So tired

So tired.

1 Heart

@jamiedarrell

Do you want to talk about anything?

I am tired too.

Yes. I’m tired of being told what t do by my tormentor she tells me did you brush your teeth. As if I am a child and she is the narc mother. I swear I do nothing right. This is the second woman like this towards me and it surely must be me for choosing her when she was normal. I want to give up. I need to run from her. I guess it all happens for a reason. I want to be happy not always quiet out of fear of what I say. When I finally lose it and tell her to leave me alone that makes it worse. I feel like she is always hurting my feelings and even when I do smile she asl

@jamiedarrell

I am sorry for what you are going through with your mother. It is not healthy for you to be living in this toxic environment. I don't know your age, but are you old enough to financially move out of her home? Maybe, you could find a roommate to share expenses.

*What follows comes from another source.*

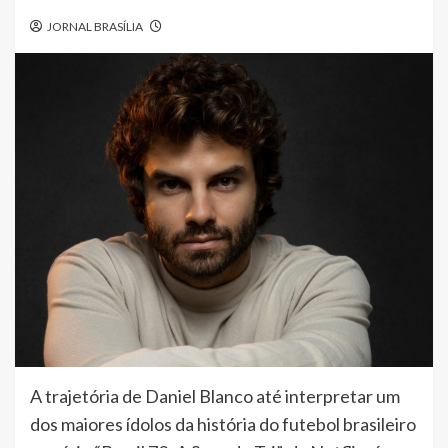
JORNAL BRASÍLIA
A trajetória de Daniel Blanco até interpretar um
dos maiores ídolos da história do futebol brasileiro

She acts like my mother. She is not my mother. She is my tormentor in life for now. She just told me I should find someone new and walked out of the door. I actually would prefer to be alone now. Like I always have been. Except for a special someone that has never judged me and has always been a friend. She is with someone too but we are still helping one another when we can. Ohh well.

I know loneliness can be tough, but would it be tougher than what you are living with right now?

I mean, you can learn to cope with depression, but when will she learn (or even try) to stop being a controlling b!tch.

Lol. I don’t think that she ever was will stop. It’s like if I say up she says down. If I learn to adapt and say down she says up.

@jamiedarrell keep your head up, make your plans and move on. You don’t deserve that and she doesn’t deserve you. Being alone sucks but its alot better then being in a relationship that you can’t be yourself or happy. Yes you have PTSD and the right person will work with you not against you with it. They will comfort you and talk to you and calm you down when you have an episode. Remember keep your head up. Hugs

I am ready to go to heaven. I am so hurt and down. Again. Xanax doesn’t work I cut myself and I am hollow. Did you know that? I missed the vein but I swear I am hollow. I could see my bone. So freaking weird.